I benchmarked 6 TPC-H analytical queries on Apple M4 across three execution paths: DuckDB SQL, NumPy CPU kernels, and MLX GPU kernels. The goal was to quantify whether unified memory
actually matters for GPU-accelerated analytics.
What I found:
- MLX GPU kernels are 1.3x-3.1x faster than identical NumPy CPU kernels on compute-heavy queries (Q1, Q6). The advantage scales with data size.
- DuckDB's optimized SQL engine beats hand-written GPU kernels on every standard TPC-H query. A C++ vectorized engine with a query optimizer is a different class of performance than
Python-orchestrated GPU kernels.
- A custom GPU-favorable query (pure parallel arithmetic, no joins) showed MLX beating DuckDB by 1.6x and NumPy by 16x -- confirming the GPU wins when the workload fits.

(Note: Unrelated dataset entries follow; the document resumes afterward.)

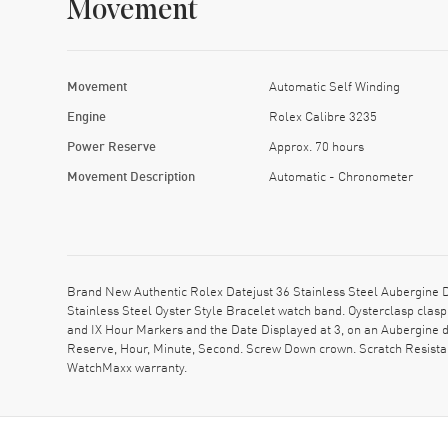
Movement
Movement
Automatic Self Winding
Engine
Rolex Calibre 3235
Power Reserve
Approx. 70 hours
Movement Description
Automatic - Chronometer
Brand New Authentic Rolex Datejust 36 Stainless Steel Aubergine
Stainless Steel Oyster Style Bracelet watch band. Oysterclasp cla
and IX Hour Markers and the Date Displayed at 3, on an Aubergine
Reserve, Hour, Minute, Second. Screw Down crown. Scratch Resistan
WatchMaxx warranty.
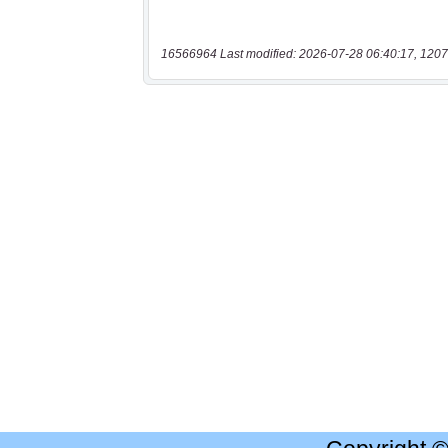
16566964 Last modified: 2026-07-28 06:40:17, 1207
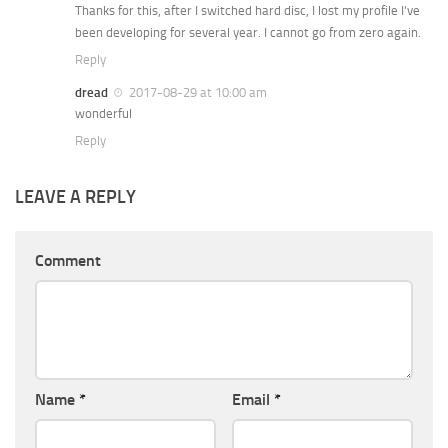
Thanks for this, after I switched hard disc, I lost my profile I’ve
been developing for several year. I cannot go from zero again.
Reply
dread
2017-08-29 at 10:00 am
wonderful
Reply
LEAVE A REPLY
Comment
Name
*
Email
*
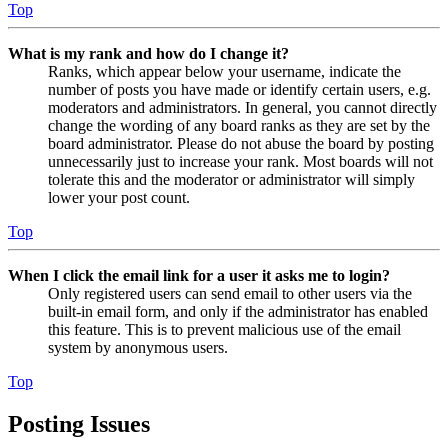
Top
What is my rank and how do I change it?
Ranks, which appear below your username, indicate the
number of posts you have made or identify certain users, e.g.
moderators and administrators. In general, you cannot directly
change the wording of any board ranks as they are set by the
board administrator. Please do not abuse the board by posting
unnecessarily just to increase your rank. Most boards will not
tolerate this and the moderator or administrator will simply
lower your post count.
Top
When I click the email link for a user it asks me to login?
Only registered users can send email to other users via the
built-in email form, and only if the administrator has enabled
this feature. This is to prevent malicious use of the email
system by anonymous users.
Top
Posting Issues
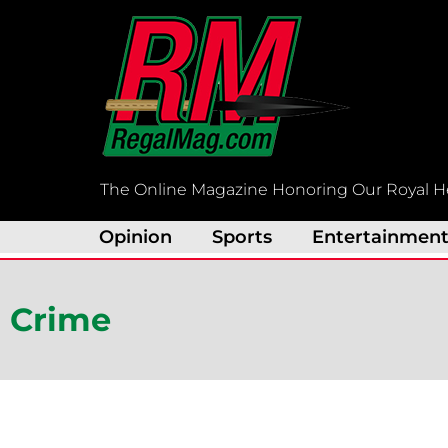
Skip
to
content
The Online Magazine Honoring Our Royal H
Opinion
Sports
Entertainmen
Crime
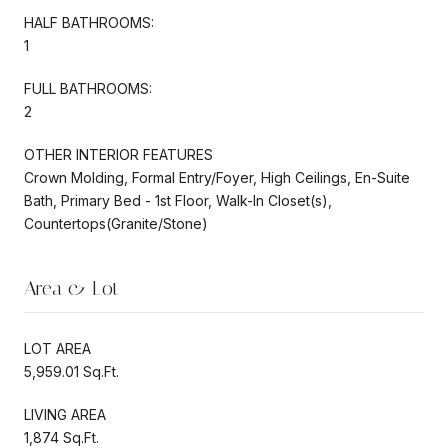
HALF BATHROOMS:
1
FULL BATHROOMS:
2
OTHER INTERIOR FEATURES
Crown Molding, Formal Entry/Foyer, High Ceilings, En-Suite
Bath, Primary Bed - 1st Floor, Walk-In Closet(s),
Countertops(Granite/Stone)
Area & Lot
LOT AREA
5,959.01 Sq.Ft.
LIVING AREA
1,874 Sq.Ft.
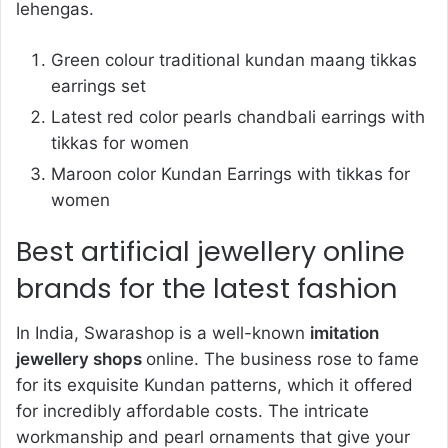
lehengas.
Green colour traditional kundan maang tikkas
earrings set
Latest red color pearls chandbali earrings with
tikkas for women
Maroon color Kundan Earrings with tikkas for
women
Best artificial jewellery online
brands for the latest fashion
In India, Swarashop is a well-known
imitation
jewellery shops
online. The business rose to fame
for its exquisite Kundan patterns, which it offered
for incredibly affordable costs. The intricate
workmanship and pearl ornaments that give your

- If the M4 GPU were behind a PCIe 4.0 bus, data transfer would add 10-36% overhead. Unified memory eliminates this entirely.
Honest takeaway: Unified memory removes the transfer bottleneck, but the engine's software stack matters more than the hardware for typical analytical queries. GPU analytics needs
workloads heavy on parallel arithmetic and light on joins to beat an optimized CPU engine.
MLX limitations I worked around: no boolean indexing (used overflow bin pattern), float32 only (~0.08% precision loss over millions of rows), mx.array(numpy) is a copy not zero-copy.
Full paper: https://github.com/sadopc/unified-db-2/blob/main/PAPER.md
All code is MIT. Runs end-to-end with one command.